A mí me han ofrecido contratos discográficos con la promesa de que si firmaba me invitarían a actuar en festivales con la banda 31 FAM. Y como no he firmado, no accedo a ellos ni me llaman. Evidentemente, soy una artista emergente, justo estoy empezando, pero creo que aquí se apuesta por gente emergente solo si hacen un tipo de música concreto, políticamente correcto, y si no pasas por donde ellos quieren, no entras en el circuito. ¿Por qué siempre encontramos a los mismos cuatro cantantes de trap en todos los festivales? Porque es lo que los medios promocionan y, por tanto, lo que nosotros queremos ver. Y la peña que no jugamos a su juego no existimos. Es un circuito que se retroalimenta.

Retrat de Daniel Gasol. © Agus Izquierdo © Agus Izquierdo

Daniel Gasol
Artista y ensayista. Autor de Art (in)útil (Raig Verd, 2021)
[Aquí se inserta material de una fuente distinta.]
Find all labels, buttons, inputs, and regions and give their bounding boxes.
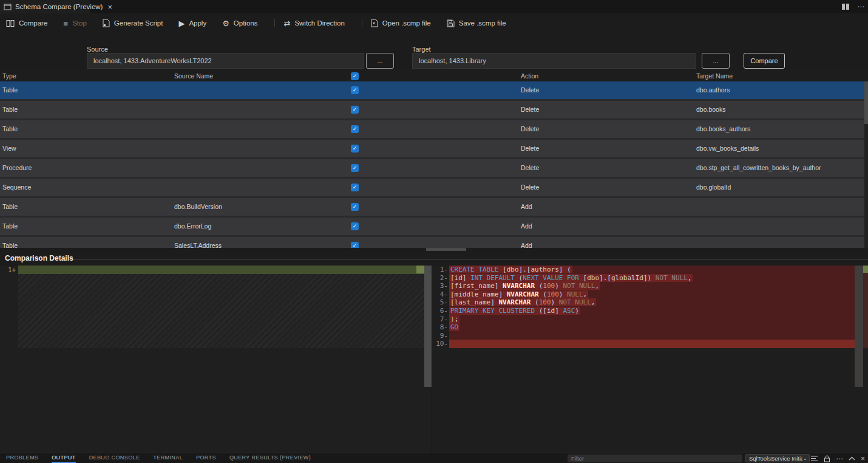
overview-added-marker — [863, 266, 868, 273]
lock-scroll-icon[interactable] — [824, 455, 830, 462]
target-browse-button[interactable]: ... — [702, 53, 730, 69]
maximize-panel-icon[interactable] — [849, 456, 855, 461]
grid-horizontal-scrollbar[interactable] — [0, 248, 868, 251]
diff-line-number: 2- — [432, 274, 449, 283]
source-input[interactable] — [87, 53, 364, 69]
cell-target-name: dbo.vw_books_details — [696, 140, 759, 157]
stop-button[interactable]: ■ Stop — [63, 19, 87, 27]
cell-type: Table — [2, 237, 18, 248]
select-all-checkbox[interactable]: ✓ — [351, 72, 359, 80]
diff-line-content: CREATE TABLE [dbo].[authors] ( — [449, 266, 855, 274]
header-source-name[interactable]: Source Name — [174, 70, 213, 81]
diff-removed-line: 10- — [432, 340, 868, 348]
grid-body: Table✓Deletedbo.authorsTable✓Deletedbo.b… — [0, 81, 868, 248]
table-row[interactable]: Sequence✓Deletedbo.globalId — [0, 179, 868, 198]
row-include-checkbox[interactable]: ✓ — [351, 106, 359, 114]
toolbar-separator — [362, 19, 362, 27]
cell-action: Add — [521, 218, 532, 235]
row-include-checkbox[interactable]: ✓ — [351, 86, 359, 94]
tab-schema-compare[interactable]: Schema Compare (Preview) × — [0, 0, 90, 13]
cell-target-name: dbo.globalId — [696, 179, 731, 196]
open-scmp-button[interactable]: Open .scmp file — [371, 19, 431, 27]
compare-run-button[interactable]: Compare — [744, 53, 785, 69]
generate-script-button[interactable]: Generate Script — [103, 19, 163, 27]
diff-added-line — [18, 266, 424, 274]
cell-target-name: dbo.books — [696, 101, 725, 118]
table-row[interactable]: Tabledbo.ErrorLog✓Add — [0, 218, 868, 237]
diff-left-scrollbar[interactable] — [424, 266, 432, 387]
output-filter-input[interactable] — [568, 454, 742, 462]
schema-compare-toolbar: Compare ■ Stop Generate Script ▶ Apply ⚙… — [0, 13, 868, 33]
tab-close-icon[interactable]: × — [107, 3, 112, 11]
panel-tab-ports[interactable]: PORTS — [196, 453, 216, 463]
cell-action: Delete — [521, 81, 539, 98]
table-row[interactable]: Table✓Deletedbo.authors — [0, 81, 868, 101]
results-grid-header: Type Source Name ✓ Action Target Name — [0, 70, 868, 81]
diff-line-content: ); — [449, 315, 855, 324]
cell-action: Add — [521, 198, 532, 215]
diff-overview-ruler — [863, 266, 868, 453]
panel-tab-terminal[interactable]: TERMINAL — [153, 453, 183, 463]
stop-icon: ■ — [63, 19, 68, 27]
cell-type: Procedure — [2, 159, 32, 176]
diff-line-number: 10- — [432, 340, 449, 348]
diff-line-content — [449, 332, 855, 340]
row-include-checkbox[interactable]: ✓ — [351, 164, 359, 172]
header-action[interactable]: Action — [521, 70, 538, 81]
table-row[interactable]: Procedure✓Deletedbo.stp_get_all_cowritte… — [0, 159, 868, 179]
table-row[interactable]: TableSalesLT.Address✓Add — [0, 237, 868, 248]
editor-more-actions-icon[interactable]: ⋯ — [857, 3, 864, 10]
diff-left-pane[interactable]: 1+ — [0, 266, 432, 453]
save-scmp-button[interactable]: Save .scmp file — [447, 19, 506, 27]
diff-line-content: PRIMARY KEY CLUSTERED ([id] ASC) — [449, 307, 855, 315]
row-include-checkbox[interactable]: ✓ — [351, 183, 359, 191]
panel-more-actions-icon[interactable]: ⋯ — [836, 455, 843, 462]
split-editor-icon[interactable] — [841, 3, 850, 10]
row-include-checkbox[interactable]: ✓ — [351, 203, 359, 211]
panel-tab-output[interactable]: OUTPUT — [52, 453, 75, 463]
cell-action: Delete — [521, 120, 539, 137]
close-panel-icon[interactable]: × — [861, 455, 865, 462]
cell-type: Table — [2, 101, 18, 118]
diff-line-content: [id] INT DEFAULT (NEXT VALUE FOR [dbo].[… — [449, 274, 855, 283]
table-row[interactable]: Table✓Deletedbo.books_authors — [0, 120, 868, 140]
header-type[interactable]: Type — [2, 70, 16, 81]
panel-tab-query-results-preview[interactable]: QUERY RESULTS (PREVIEW) — [229, 453, 311, 463]
cell-type: Table — [2, 198, 18, 215]
diff-line-content: [last_name] NVARCHAR (100) NOT NULL, — [449, 298, 855, 307]
clear-output-icon[interactable] — [810, 455, 818, 462]
row-include-checkbox[interactable]: ✓ — [351, 125, 359, 133]
row-include-checkbox[interactable]: ✓ — [351, 145, 359, 153]
cell-type: Table — [2, 81, 18, 98]
table-row[interactable]: Table✓Deletedbo.books — [0, 101, 868, 120]
row-include-checkbox[interactable]: ✓ — [351, 222, 359, 230]
switch-direction-button[interactable]: ⇄ Switch Direction — [283, 19, 344, 27]
table-row[interactable]: Tabledbo.BuildVersion✓Add — [0, 198, 868, 218]
apply-button[interactable]: ▶ Apply — [178, 19, 206, 27]
target-input[interactable] — [412, 53, 696, 69]
save-file-icon — [447, 19, 455, 27]
diff-right-lines: 1-CREATE TABLE [dbo].[authors] (2-[id] I… — [432, 266, 868, 348]
output-channel-dropdown[interactable]: SqlToolsService Initializ ⌄ — [745, 454, 810, 462]
editor-tab-bar: Schema Compare (Preview) × ⋯ — [0, 0, 868, 13]
source-label: Source — [87, 46, 108, 53]
source-browse-button[interactable]: ... — [366, 53, 394, 69]
table-row[interactable]: View✓Deletedbo.vw_books_details — [0, 140, 868, 159]
grid-vertical-scrollbar[interactable] — [864, 81, 868, 248]
chevron-down-icon: ⌄ — [802, 455, 807, 461]
compare-toolbar-button[interactable]: Compare — [6, 19, 47, 27]
panel-tab-problems[interactable]: PROBLEMS — [6, 453, 38, 463]
cell-source-name: dbo.ErrorLog — [174, 218, 211, 235]
tab-title: Schema Compare (Preview) — [15, 3, 103, 10]
row-include-checkbox[interactable]: ✓ — [351, 242, 359, 248]
diff-right-scrollbar[interactable] — [855, 266, 863, 387]
cell-action: Delete — [521, 179, 539, 196]
diff-line-number: 3- — [432, 282, 449, 290]
diff-left-line-number: 1+ — [0, 266, 16, 274]
options-button[interactable]: ⚙ Options — [222, 19, 257, 27]
diff-line-content: [first_name] NVARCHAR (100) NOT NULL, — [449, 282, 855, 290]
comparison-details-title: Comparison Details — [5, 254, 73, 262]
diff-right-pane[interactable]: 1-CREATE TABLE [dbo].[authors] (2-[id] I… — [432, 266, 868, 453]
panel-tab-debug-console[interactable]: DEBUG CONSOLE — [89, 453, 140, 463]
header-target-name[interactable]: Target Name — [696, 70, 733, 81]
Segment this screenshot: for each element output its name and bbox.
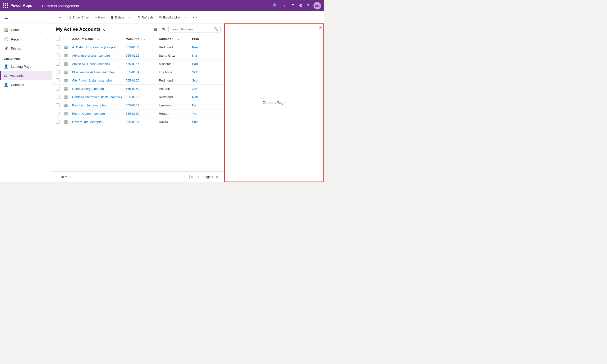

Duchamp hizo entrar un urinario dentro del museo y un siglo después el debate sobre qué es arte y qué no sigue bien vivo. Seguimos confiando en la autoridad de los museos, intentando resolver la cuestión desde dentro del sistema del arte. Pero, si te fijas, el jurado de una convocatoria artística funciona como un got talent. El capitalismo no es solo un sistema económico: crea formas de hacer, de existir, de relacionarse, en las que se estimula constantemente la idea de que si trabajas duro puedes llegar lejos. Las artes funcionan con las normas del sistema capitalista en lugar de cuestionarlo.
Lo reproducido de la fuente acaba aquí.